Prior to the meeting on Tuesday, the miner announced that it would work with Sydney-based technology company Calix Limited on a scoping study on a new refining process that would likely pave the way for it to produce concentrated lithium salt from its Pilgangoora project.

Henderson told the investors that the company was driven by two factors: downstream demand, namely the booming electric vehicle (EV) market; and the need to reduce carbon emissions.

“The lithium industry is different from many other industries - it gets a special position and it is growing, Henderson said.

As such, he said this was a chance for Pilbara Minerals to pick out a solution from the asset and grow it into a new pathway, he said.

Existing spodumene supply chains are incredibly energy-intensive, since heat treatment and the calcination process via convertors requires a lot of energy in terms of carbon and fuel, he further explained.
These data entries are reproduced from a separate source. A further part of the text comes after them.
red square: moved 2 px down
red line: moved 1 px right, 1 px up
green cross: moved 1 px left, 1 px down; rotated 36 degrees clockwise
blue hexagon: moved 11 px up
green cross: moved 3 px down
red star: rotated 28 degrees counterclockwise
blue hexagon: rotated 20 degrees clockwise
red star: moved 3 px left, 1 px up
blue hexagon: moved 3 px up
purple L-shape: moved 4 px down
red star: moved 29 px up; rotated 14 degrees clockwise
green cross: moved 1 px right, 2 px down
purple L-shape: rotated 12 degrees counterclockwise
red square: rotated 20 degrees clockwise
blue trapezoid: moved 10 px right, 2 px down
In addition, he pointed out that in shipping spodumene to buyers, one does not just transport the 6% of lithium contained within it, but also other elements, including alumina and silica, which make up the remaining 90% or so. This inevitably creates a bigger carbon footprint from freight.

In contrast, the big difference of the alternative supply chain that Pilbara Minerals is targeting takes the front of chemical conversion process and bring it to the mining side by employing a smarter process, which the miner and Calix are working on.
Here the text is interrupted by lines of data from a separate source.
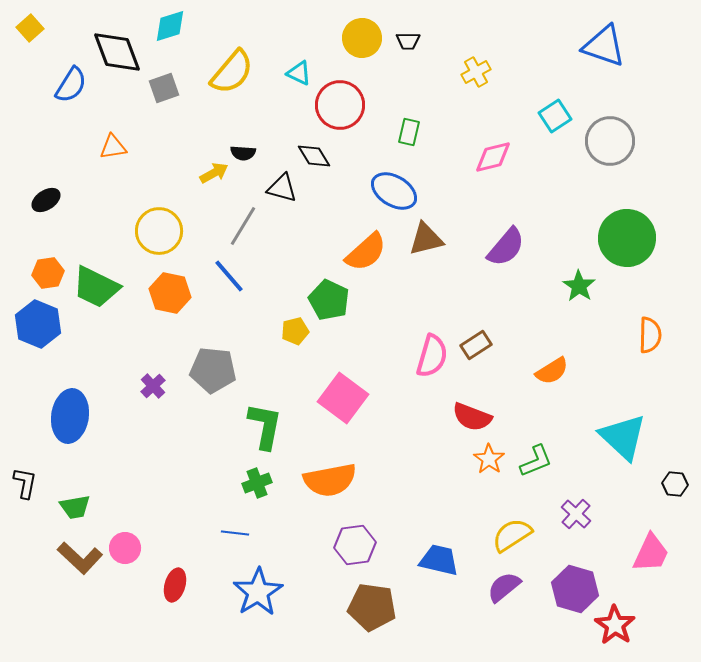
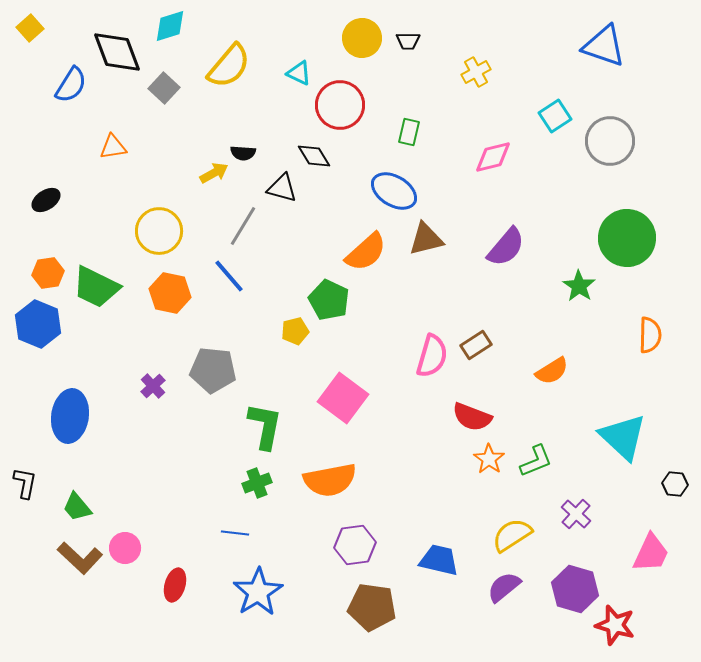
yellow semicircle at (232, 72): moved 3 px left, 6 px up
gray square at (164, 88): rotated 28 degrees counterclockwise
green trapezoid at (75, 507): moved 2 px right; rotated 60 degrees clockwise
red star at (615, 625): rotated 18 degrees counterclockwise
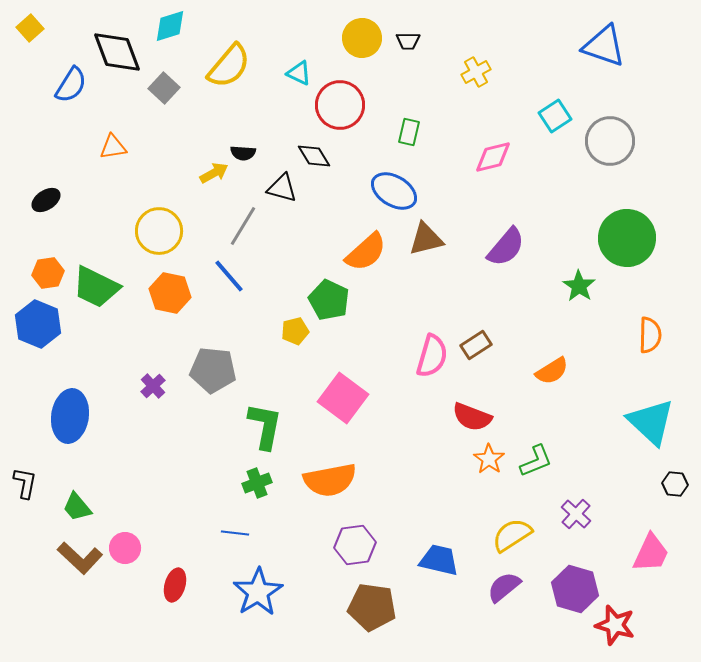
cyan triangle at (623, 437): moved 28 px right, 15 px up
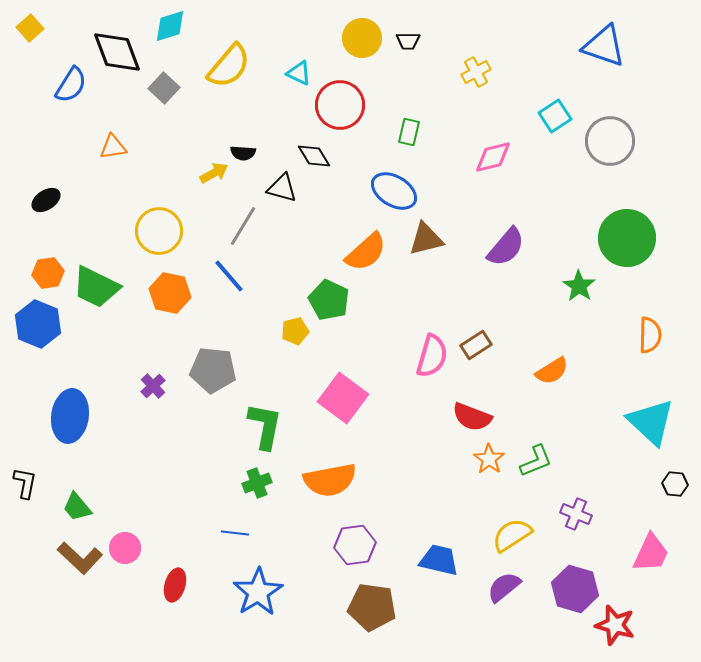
purple cross at (576, 514): rotated 20 degrees counterclockwise
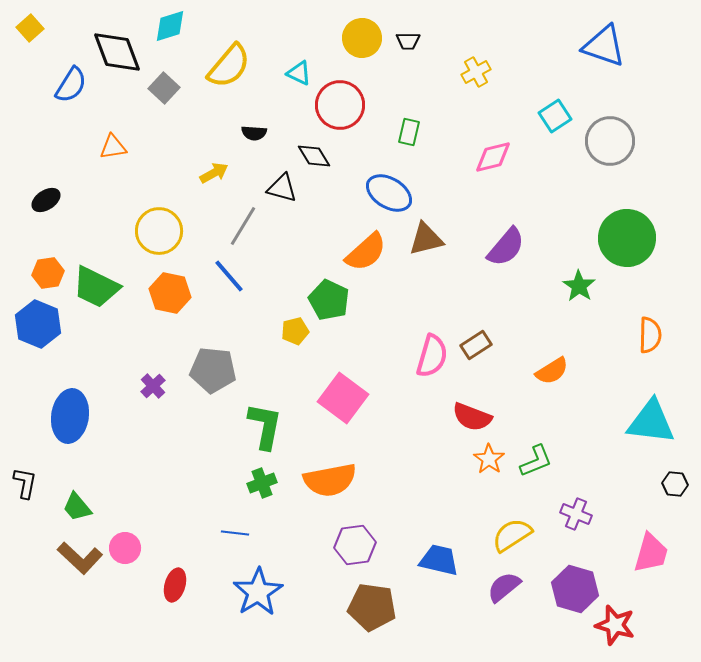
black semicircle at (243, 153): moved 11 px right, 20 px up
blue ellipse at (394, 191): moved 5 px left, 2 px down
cyan triangle at (651, 422): rotated 36 degrees counterclockwise
green cross at (257, 483): moved 5 px right
pink trapezoid at (651, 553): rotated 9 degrees counterclockwise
“At the mine, if we can efficiently calcine a lower-grade spodumene concentrate, we should also be able to achieve a higher recovery from the ore body, meaning less mine wastage and lower cost. The opportunity to produce a higher-value product in Australia should also allow us to capture more of the overall value in the new-energy industry as it develops,” Ken Brinsden, Pilbara Minerals’ managing director and chief executive officer, said earlier in the announcement on Tuesday.

He later pointed out at the investor meeting that Pilbara Minerals’ “mid-stream” strategy was also in line with its climate-change strategy and that it was critical to change the carbon footprint in lithium production.